I also find the interruption of my new routines to be hard ... particularly hard to get back at it. I also need to do better on that front. I expect I'll figure it all out after a bit. I'm working on solutions -- especially for Sunday.
My DIL had another coworker test positive so she's on isolation for another 14 days. Ugh. Her FOR PROFIT hospital is behaving very poorly in the policies for employees and COVID. They have a unit meeting this week to discuss. They currently have 5 employees with patient contact positive in a small GI unit and they have NOT shut down. Patients are coming for routine procedures thinking they are in a relatively safe environment -- meanwhile, the unit is having an outbreak. Be careful assuming medical areas are doing the right thing. It all about the mighty dollar.

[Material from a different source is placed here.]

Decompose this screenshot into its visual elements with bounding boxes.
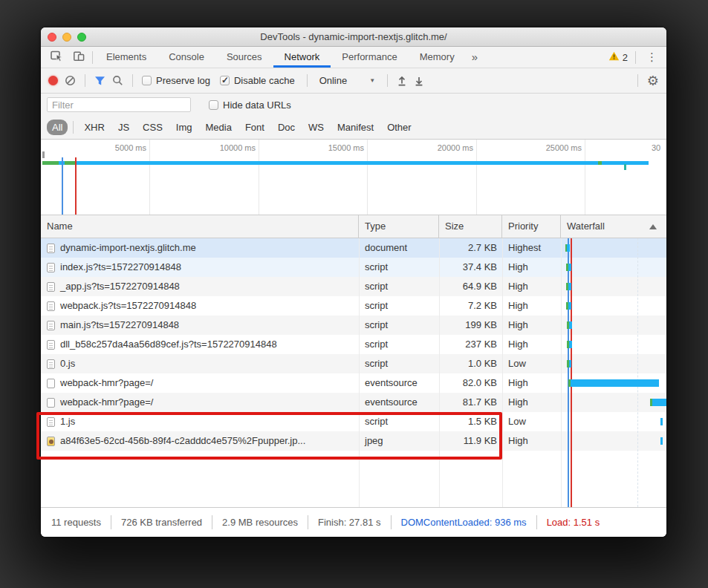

My niece who is an ER nurse in PA became symptomatic yesterday. She's getting tested today and heading into isolation pending results, etc. She lives with her husband, 3 cats in my sister's basement. My BIL is on round 3 of chemo for rectal cancer. They've been careful, but this is scary. She is easily suggestible though and has allergies ... so maybe it's not COVID?!?
I spent about an hour last night on the phone with my sister while we answered back to trollers on her Facebook post saying Trump needs to go (BTW, she voted for him in 2016). Unbelievable haters and so aggressive. Name calling, etc. We both hit back and then she blocked them. What the hell, people. I'm not going to lie ... it felt good. I needed to EXPLODE a little. I wasn't nice -- I met them where they live and I have ZERO regrets. She is STILL getting people trolling that post. Maybe a round 2 later LOL (probably not, I'm back to "normal" this morning).
I can't wait for fall and this heat to be finished. I'm starting to go stir crazy with quarantine and outside limitations with the heat. We had a rainy winter and spring, but no no rain to be found now. An overcast rainy day is such a joy in the summer. Come on rain -- I need a break from this hot sun.
I have a Trader Joe's run on the calendar today, but I'm questioning going. I feel extra blah this morning. I have this unspoken rule that I need to go first thing and that means leaving by 8:15 -- and I'm not feeling it. I have an hour to see if I get more inspired. I might punt it to later this week.
We are only on Tuesday and this week feels HARD. Wonder if I can turn it around ...
Enough complaining and doom-n-gloom. Stay well. Later gators.